First, I found a 2014 Persuasions Online article by Kathryn Davis which provided a second quotation from Henry VIII which pointed to Henry Crawford as Buckingham:

“Again, when Crawford asks her to ‘advise’ him, she, demurring, famously asserts, ‘We have all a better guide in ourselves, if we would attend to it, than any other person can be’. Through this allusion to conscience as an aid to rational self-government, Fanny both honors and challenges Henry by suggesting that he has the capacity to govern not only his estate in Norfolk but also his own soul. [One might detect an allusion to the opening scene of Henry VIII here. When Buckingham’s anger rises up within him, Norfolk advises, “[T]here is no English soul / More stronger to direct you than yourself, / If with the sap of reason you would quench, / Or but allay, the fire of passion” (1.1.146-48)]”

I can’t tell whether Davis also realized what I did when I read her above analysis—i.e., that Jane Austen named Henry Crawford’s estate “Norfolk” in part in order to point to the character named “Norfolk” who gives Buckingham the above advice to be patient and not run to the King to inform him about Wolsey’s treasons, only to see Buckingham arrested and taken to the Tower before his advice is even entirely out of his mouth!

But I also realized something much larger about the allusion to Henry VIII , even beyond the excellent analyses by Marcia Folsom, Elaine Bander, to which I have previously added my own points. I.e., now I see Jane Austen giving the reader a giant decoder ring, when we read the following very famous passage in MP:

“Crawford took the volume. "Let me have the pleasure of finishing that speech to your ladyship," said he. "I shall find it immediately." And by carefully giving way to the inclination of the leaves, he did find it, or within a page or two, quite near enough to satisfy Lady Bertram, who assured him, as soon as he mentioned the name of Cardinal Wolsey, that he had got the very speech. Not a look or an offer of help had Fanny given; not a syllable for or against. All her attention was for her work. She seemed determined to be interested by nothing else. But taste was too strong in her. She could not abstract her mind five minutes: she was forced to listen; his reading was capital, and her pleasure in good reading extreme. To good reading, however, she had been long used: her uncle read well, her cousins all, Edmund very well, but in Mr. Crawford's reading there was a variety of excellence beyond what she had ever met with.

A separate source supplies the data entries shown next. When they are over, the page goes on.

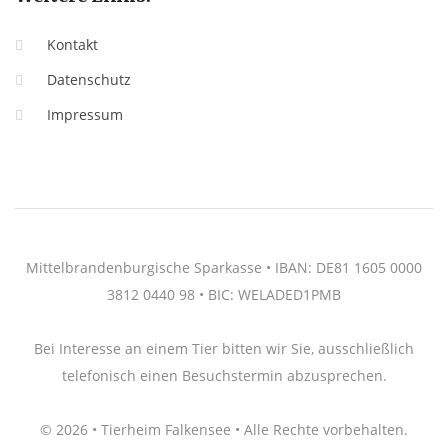
Kontakt
Datenschutz
Impressum
Mittelbrandenburgische Sparkasse • IBAN: DE81 1605 0000
3812 0440 98 • BIC: WELADED1PMB
Bei Interesse an einem Tier bitten wir Sie, ausschließlich
telefonisch einen Besuchstermin abzusprechen.
© 2026 • Tierheim Falkensee • Alle Rechte vorbehalten.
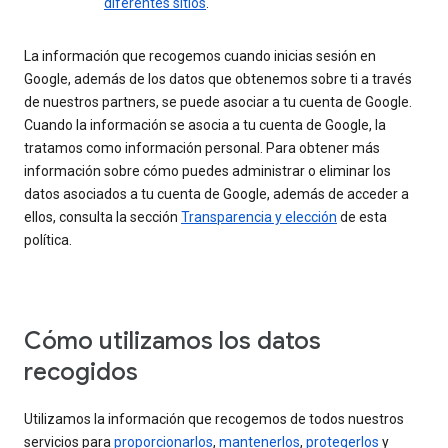
diferentes sitios
.
La información que recogemos cuando inicias sesión en
Google, además de los datos que obtenemos sobre ti a través
de nuestros partners, se puede asociar a tu cuenta de Google.
Cuando la información se asocia a tu cuenta de Google, la
tratamos como información personal. Para obtener más
información sobre cómo puedes administrar o eliminar los
datos asociados a tu cuenta de Google, además de acceder a
ellos, consulta la sección
Transparencia y elección
de esta
política.
Cómo utilizamos los datos
recogidos
Utilizamos la información que recogemos de todos nuestros
servicios para
proporcionarlos
,
mantenerlos
,
protegerlos
y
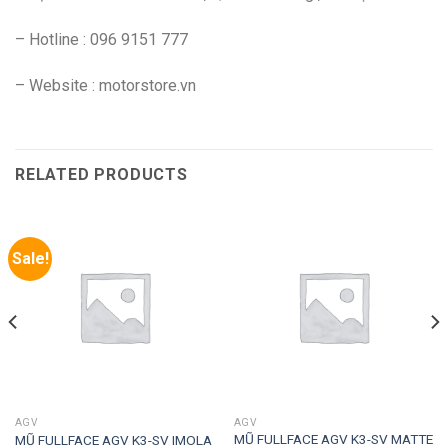
– Hotline : 096 9151 777
– Website : motorstore.vn
RELATED PRODUCTS
Sale!
AGV
AGV
MŨ FULLFACE AGV K3-SV MATTE
MŨ FULLFACE AGV K3-SV IMOLA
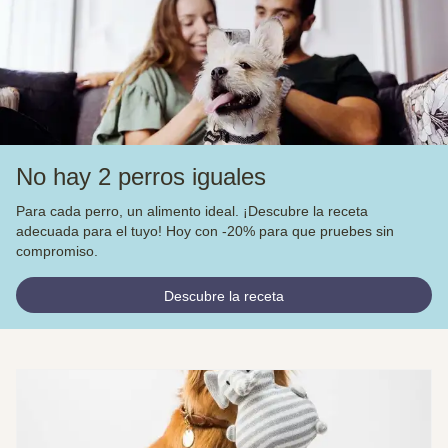
No hay 2 perros iguales
Para cada perro, un alimento ideal. ¡Descubre la receta
adecuada para el tuyo! Hoy con -20% para que pruebes sin
compromiso.
Descubre la receta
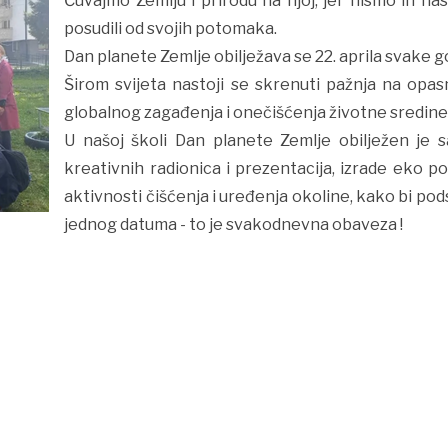
Čuvajmo Zemlju i prirodu na njoj, jer nismo ih nas
posudili od svojih potomaka.
Dan planete Zemlje obilježava se 22. aprila svake g
Širom svijeta nastoji se skrenuti pažnja na opas
globalnog zagađenja i onečišćenja životne sredine
U našoj školi Dan planete Zemlje obilježen je s
kreativnih radionica i prezentacija, izrade eko p
aktivnosti čišćenja i uređenja okoline, kako bi pod
jednog datuma - to je svakodnevna obaveza !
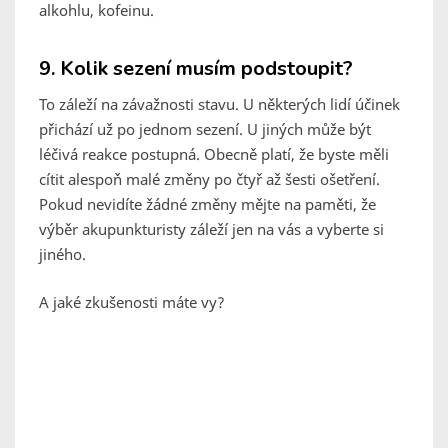
alkohlu, kofeinu.
9. Kolik sezení musím podstoupit?
To záleží na závažnosti stavu. U některých lidí účinek
přichází už po jednom sezení. U jiných může být
léčivá reakce postupná. Obecně platí, že byste měli
cítit alespoň malé změny po čtyř až šesti ošetření.
Pokud nevidíte žádné změny mějte na paměti, že
výběr akupunkturisty záleží jen na vás a vyberte si
jiného.
A jaké zkušenosti máte vy?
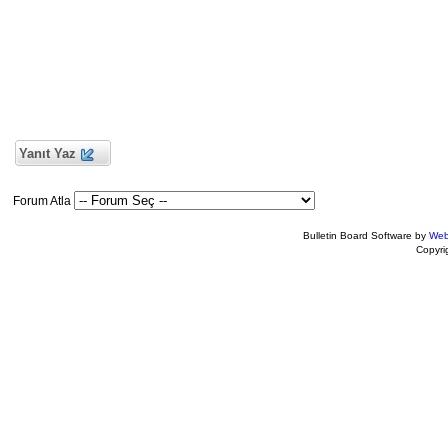
Yanıt Yaz
Forum Atla
Bulletin Board Software by
Web
Copyr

The King, the Queen, Buckingham, Wolsey, Cromwell, all were given in turn; for with the happiest knack, the happiest power of jumping and guessing, he could always alight at will on the best scene, or the best speeches of each; and whether it were dignity, or pride, or tenderness, or remorse, or whatever were to be expressed, he could do it with equal beauty. It was truly dramatic. His acting had first taught Fanny what pleasure a play might give, and his reading brought all his acting before her again; nay, perhaps with greater enjoyment, for it came unexpectedly, and with no such drawback as she had been used to suffer in seeing him on the stage with Miss Bertram.”

What I realized today is that Henry Crawford, the charming chameleon, does merely have the knack to find and deliver the best speeches in Henry VIII, as if he were in a play onstage, he goes a quantum leap further than that: during the course of the action in MP, Henry actually applies that gift to his real life (real, of course, in the world of the action of the novel), i.e., at one time he speaks and behaves as if he were the King (when he decides to seduce Fanny, just as Henry VIII decides to seduce Anna Bullen); at another time, he is like Buckingham (when he is advised by Fanny to follow his inner moral voice); yet and at still other times, he is a scheming master manipulator like Wolsey, who in the end fails to get his ultimate prize. He is a true shape shifter.

So, my question then is --- can anyone think of any passage in MP when Henry Crawford is like Queen Katharine? Or like Wolsey’s loyal counselor Cromwell?